After watching this for several hours yesterday I wondered why the hell can’t all shitty musicians create music videos like this.
by BurritoBrosShits on Dec 5, 2008 10:12 AM EST reply actions
Chris Dane Owens seems to live in a very windy place. That’s about all I got out of that video. Although it did inspire me to invest in hair-care products.
by NativeSon on Dec 5, 2008 10:15 AM EST reply actions
It’s Phillipians, not Philemon
1979 Florida SBC Bible Drill Champion representin!
by Kerwin4two on Dec 5, 2008 10:16 AM EST reply actions
Chris Dane Owens with Pedo-mustache > Chris Dane Owens without Pedo-mustache.
by BurritoBrosShits on Dec 5, 2008 10:20 AM EST reply actions
Also, will Sarkesian be looking to ice Vic Mackey over the Armenian Money Train Robbery?
by Kerwin4two on Dec 5, 2008 10:20 AM EST reply actions
Orson,
Don’t know if you saw this or not:
http://www.tulsaworld.com/sports/article.aspx?subjectid=92&articleid=20081204_231_0_Agridi27810
Some Tx Tech fans are allegedly claiming responsibility, but I think that’s kindof like Hammas claiming responsibility anytime someone in Isreal stubs their toe.
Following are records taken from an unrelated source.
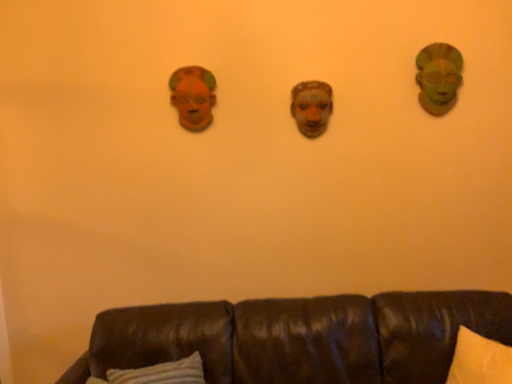 Question: Is green matte mask at upper right at the right side of matte clay mask at center?

Choices:
 (A) yes
 (B) no

Answer: (A)

Question: Is the position of green matte mask at upper right less distant than that of matte clay mask at center?

Choices:
 (A) yes
 (B) no

Answer: (A)

Question: Are green matte mask at upper right and matte clay mask at center far apart?

Choices:
 (A) no
 (B) yes

Answer: (A)

Question: From the image's perspective, does green matte mask at upper right appear lower than matte clay mask at center?

Choices:
 (A) yes
 (B) no

Answer: (B)

Question: Can you confirm if green matte mask at upper right is wider than matte clay mask at center?

Choices:
 (A) yes
 (B) no

Answer: (A)

Question: Is green matte mask at upper right situated inside matte orange mask at upper left or outside?

Choices:
 (A) inside
 (B) outside

Answer: (B)

Question: Does point (422, 57) appear closer or farther from the camera than point (195, 66)?

Choices:
 (A) closer
 (B) farther

Answer: (A)

Question: Based on their positions, is green matte mask at upper right located to the left or right of matte orange mask at upper left?

Choices:
 (A) right
 (B) left

Answer: (A)

Question: Considering their positions, is green matte mask at upper right located in front of or behind matte orange mask at upper left?

Choices:
 (A) front
 (B) behind

Answer: (A)

Question: Is matte clay mask at center in front of or behind green matte mask at upper right in the image?

Choices:
 (A) front
 (B) behind

Answer: (B)

Question: Is matte clay mask at center wider or thinner than green matte mask at upper right?

Choices:
 (A) wide
 (B) thin

Answer: (B)

Question: From a real-world perspective, is matte clay mask at center physically located above or below green matte mask at upper right?

Choices:
 (A) above
 (B) below

Answer: (B)

Question: Is matte clay mask at center bigger or smaller than green matte mask at upper right?

Choices:
 (A) small
 (B) big

Answer: (A)

Question: From a real-world perspective, relative to matte clay mask at center, is matte orange mask at upper left vertically above or below?

Choices:
 (A) above
 (B) below

Answer: (A)

Question: Do you think matte orange mask at upper left is within matte clay mask at center, or outside of it?

Choices:
 (A) outside
 (B) inside

Answer: (A)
As an OU fan, this level of obnoxiousness looks like our work.
by okiedomer on Dec 5, 2008 10:28 AM EST reply actions
These transcend any logical explanation:
http://chrisdaneowens.com/pictures.html
by BurritoBrosShits on Dec 5, 2008 10:43 AM EST reply actions
“When not starting barfights or railing against the Turks,…”
“…a three day slow-motion coup Congolese guearillas’s would have described as ‘disorgonized’…”
by marcillac on Dec 5, 2008 10:49 AM EST reply actions
#12:
Thanks for the clarificaiton, I was racking my brain trying to figure out what #5 was talking about.
by Grady on Dec 5, 2008 10:52 AM EST reply actions
@18…Please put a warning sign on that post. No one is emotionally prepared. Do they make eye bleach?
by Der Schatten on Dec 5, 2008 11:06 AM EST reply actions
@ 16: I got it.
High Holy Days Episcopalian: represent!
by Gen. Stoopnagle on Dec 5, 2008 11:14 AM EST reply actions
by Ted on Dec 5, 2008 12:11 PM EST reply actions
Does Chris have a groin problem, or a growing problem?… side effects may include slightly less yardage, fewer touchdowns, death, or fewer white women /amazingly condescending big pharma ad
by PeterPumpkinhead on Dec 5, 2008 12:21 PM EST reply actions
You know you’ve been reading about college football too much when you see this header while scrolling down the NY Times front page this morning:
“S.E.C. Charges a Venture Capitalist With Fraud”
and you wonder when the heck the Southeastern Conference became a regulatory agency, and whether the article maybe has something to do with the Tuberville buyout…
:-)
by Mark on Dec 5, 2008 12:24 PM EST reply actions
Chris Dane Owens is Fabio-lous.
Was that Holly as the Damsel-in-distress?
by hlh on Dec 5, 2008 12:35 PM EST reply actions
I liked his work as the elf in that movie about Hobbits.
by NRBQ on Dec 5, 2008 3:05 PM EST reply actions
RE: Chris Dane Owens. The IMDB claims that he’s Gary Owens’ kid. The More You Know.
by RandBall's Stu on Dec 5, 2008 3:57 PM EST reply actions
You know, Chris Dane Owens would make a good Dread Pirate Roberts.
by spongebob nopants on Dec 5, 2008 8:55 PM EST reply actions
Somehow I can’t stop watching that video. I can’t even decide whether it’s good or “so bad it’s good”.